**TASK INSTRUCTIONS**
Give again, unaltered, the line with "Images Le Cap/Victoria Falls (2019)" and all lines that follow it in the listing below, minus any pictures.
::: SOURCE RECORDS :::
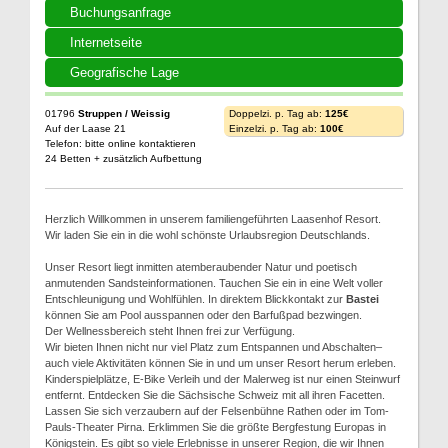
Buchungsanfrage
Internetseite
Geografische Lage
01796
Struppen / Weissig
Doppelzi. p. Tag ab:
125€
Auf der Laase 21
Einzelzi. p. Tag ab:
100€
Telefon: bitte online kontaktieren
24 Betten + zusätzlich Aufbettung
Herzlich Willkommen in unserem familiengeführten Laasenhof Resort.
Wir laden Sie ein in die wohl schönste Urlaubsregion Deutschlands.
Unser Resort liegt inmitten atemberaubender Natur und poetisch
anmutenden Sandsteinformationen. Tauchen Sie ein in eine Welt voller
Entschleunigung und Wohlfühlen. In direktem Blickkontakt zur
Bastei
können Sie am Pool ausspannen oder den Barfußpad bezwingen.
Der Wellnessbereich steht Ihnen frei zur Verfügung.
Wir bieten Ihnen nicht nur viel Platz zum Entspannen und Abschalten–
auch viele Aktivitäten können Sie in und um unser Resort herum erleben.
Kinderspielplätze, E-Bike Verleih und der Malerweg ist nur einen Steinwurf
entfernt. Entdecken Sie die Sächsische Schweiz mit all ihren Facetten.
Lassen Sie sich verzaubern auf der Felsenbühne Rathen oder im Tom-
Pauls-Theater Pirna. Erklimmen Sie die größte Bergfestung Europas in
Königstein. Es gibt so viele Erlebnisse in unserer Region, die wir Ihnen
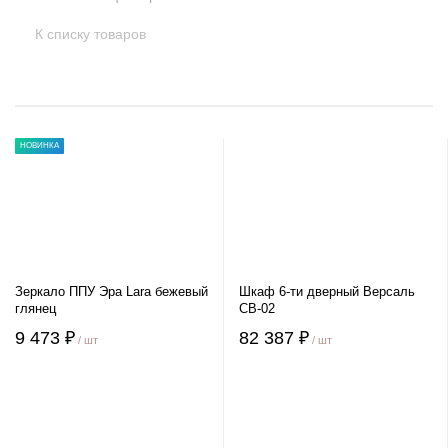
К списку товаров
НОВИНКА
Зеркало ППУ Эра Lara бежевый
Шкаф 6-ти дверный Версаль
глянец
СВ-02
9 473 ₽
82 387 ₽
/ шт
/ шт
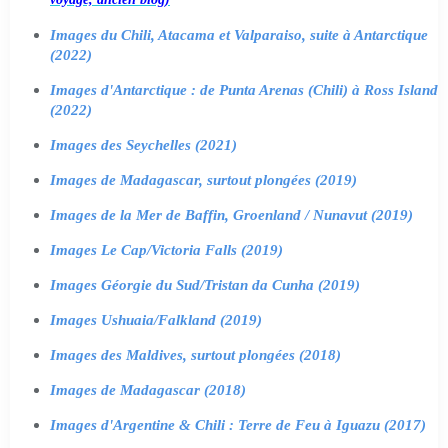
Images du Chili, Atacama et Valparaiso, suite à Antarctique
(2022)
Images d'Antarctique : de Punta Arenas (Chili) à Ross Island
(2022)
Images des Seychelles (2021)
Images de Madagascar, surtout plongées (2019)
Images de la Mer de Baffin, Groenland / Nunavut (2019)
Images Le Cap/Victoria Falls (2019)
Images Géorgie du Sud/Tristan da Cunha (2019)
Images Ushuaia/Falkland (2019)
Images des Maldives, surtout plongées (2018)
Images de Madagascar (2018)
Images d'Argentine & Chili : Terre de Feu à Iguazu (2017)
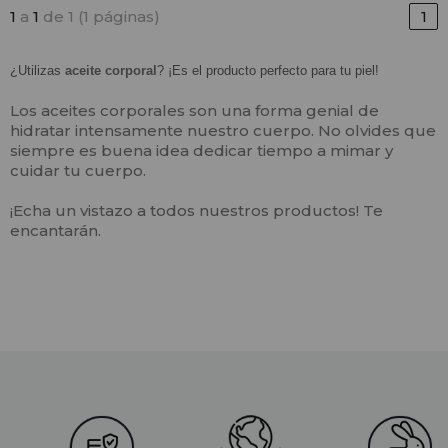
1
a
1
de 1 (1 páginas)
1
¿Utilizas
aceite corporal
? ¡Es el producto perfecto para tu piel!
Los aceites corporales son una forma genial de
hidratar intensamente nuestro cuerpo. No olvides que
siempre es buena idea dedicar tiempo a mimar y
cuidar tu cuerpo.
¡Echa un vistazo a todos nuestros productos! Te
encantarán.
:::
**ANSWER FOR THIS EXERCISE**
Images Le Cap/Victoria Falls (2019)
Images Géorgie du Sud/Tristan da Cunha (2019)
Images Ushuaia/Falkland (2019)
Images des Maldives, surtout plongées (2018)
Images de Madagascar (2018)
Images d'Argentine & Chili : Terre de Feu à Iguazu (2017)
1
a
1
de 1 (1 páginas)
1
¿Utilizas
aceite corporal
? ¡Es el producto perfecto para tu piel!
Los aceites corporales son una forma genial de
hidratar intensamente nuestro cuerpo. No olvides que
siempre es buena idea dedicar tiempo a mimar y
cuidar tu cuerpo.
¡Echa un vistazo a todos nuestros productos! Te
encantarán.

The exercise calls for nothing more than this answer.